● Requirement
Gather all lines in the entries that include the word "Destinations".
————
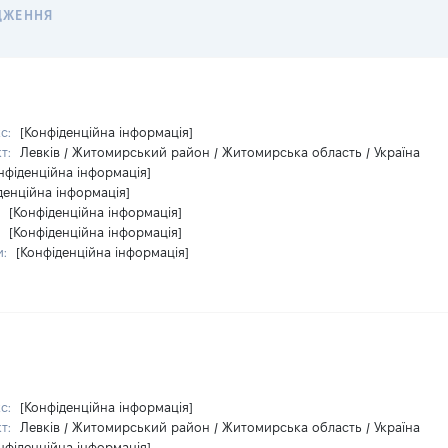
ДЖЕННЯ
кс:
[Конфіденційна інформація]
кт:
Левків / Житомирський район / Житомирська область / Україна
нфіденційна інформація]
денційна інформація]
:
[Конфіденційна інформація]
:
[Конфіденційна інформація]
и:
[Конфіденційна інформація]
кс:
[Конфіденційна інформація]
кт:
Левків / Житомирський район / Житомирська область / Україна
нфіденційна інформація]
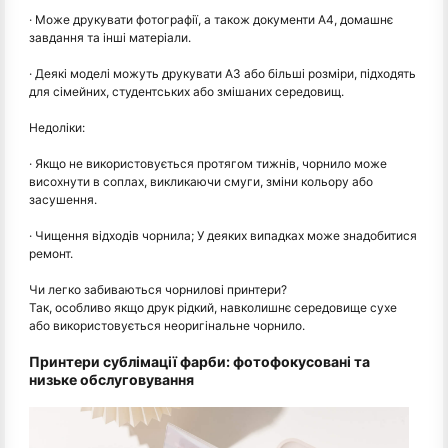
· Може друкувати фотографії, а також документи A4, домашнє
завдання та інші матеріали.
· Деякі моделі можуть друкувати A3 або більші розміри, підходять
для сімейних, студентських або змішаних середовищ.
Недоліки:
· Якщо не використовується протягом тижнів, чорнило може
висохнути в соплах, викликаючи смуги, зміни кольору або
засушення.
· Чищення відходів чорнила; У деяких випадках може знадобитися
ремонт.
Чи легко забиваються чорнилові принтери?
Так, особливо якщо друк рідкий, навколишнє середовище сухе
або використовується неоригінальне чорнило.
Принтери сублімації фарби: фотофокусовані та
низьке обслуговування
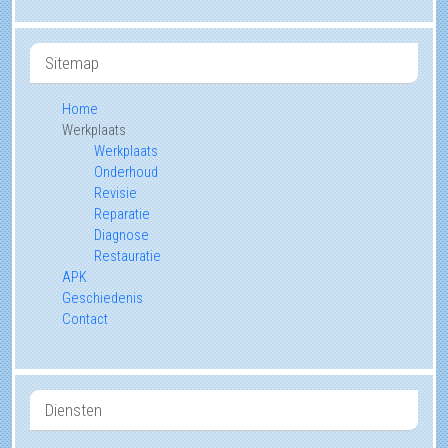
Sitemap
Home
Werkplaats
Werkplaats
Onderhoud
Revisie
Reparatie
Diagnose
Restauratie
APK
Geschiedenis
Contact
Diensten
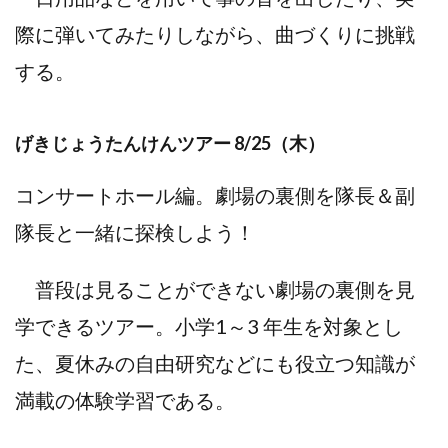
際に弾いてみたりしながら、曲づくりに挑戦
する。
げきじょうたんけんツアー 8/25（木）
コンサートホール編。劇場の裏側を隊長＆副
隊長と一緒に探検しよう！
普段は見ることができない劇場の裏側を見
学できるツアー。小学1～3 年生を対象とし
た、夏休みの自由研究などにも役立つ知識が
満載の体験学習である。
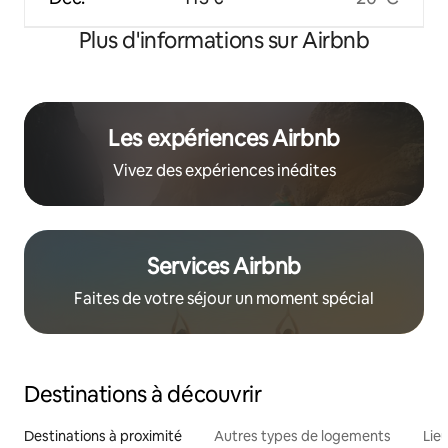
Plus d'informations sur Airbnb
Les expériences Airbnb
Vivez des expériences inédites
Services Airbnb
Faites de votre séjour un moment spécial
Destinations à découvrir
Destinations à proximité
Autres types de logements
Lie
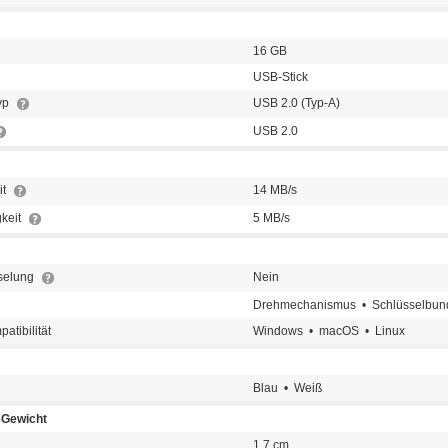
16 GB
USB-Stick
typ
USB 2.0 (Typ-A)
USB 2.0
it
14 MB/s
keit
5 MB/s
selung
Nein
Drehmechanismus • Schlüsselbun
atibilität
Windows • macOS • Linux
Blau • Weiß
Gewicht
1,7 cm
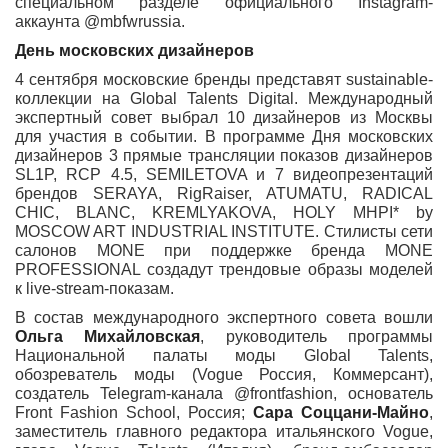
специальном разделе официального Instagram-
аккаунта @mbfwrussia.
День московских дизайнеров
4 сентября московские бренды представят sustainable-
коллекции на Global Talents Digital. Международный
экспертный совет выбрал 10 дизайнеров из Москвы
для участия в событии. В программе Дня московских
дизайнеров 3 прямые трансляции показов дизайнеров
SL1P, RCP 4.5, SEMILETOVA и 7 видеопрезентаций
брендов SERAYA, RigRaiser, ATUMATU, RADICAL
CHIC, BLANC, KREMLYAKOVA, HOLY MHPI* by
MOSCOW ART INDUSTRIAL INSTITUTE. Стилисты сети
салонов MONE при поддержке бренда MONE
PROFESSIONAL создадут трендовые образы моделей
к live-stream-показам.
В состав международного экспертного совета вошли
Ольга Михайловская
, руководитель программы
Национальной палаты моды Global Talents,
обозреватель моды (Vogue Россия, Коммерсант),
создатель Telegram-канала @frontfashion, основатель
Front Fashion School, Россия;
Сара Соццани-Майно
,
заместитель главного редактора итальянского Vogue,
————
● Task solution
Destinations à découvrir
Destinations à proximité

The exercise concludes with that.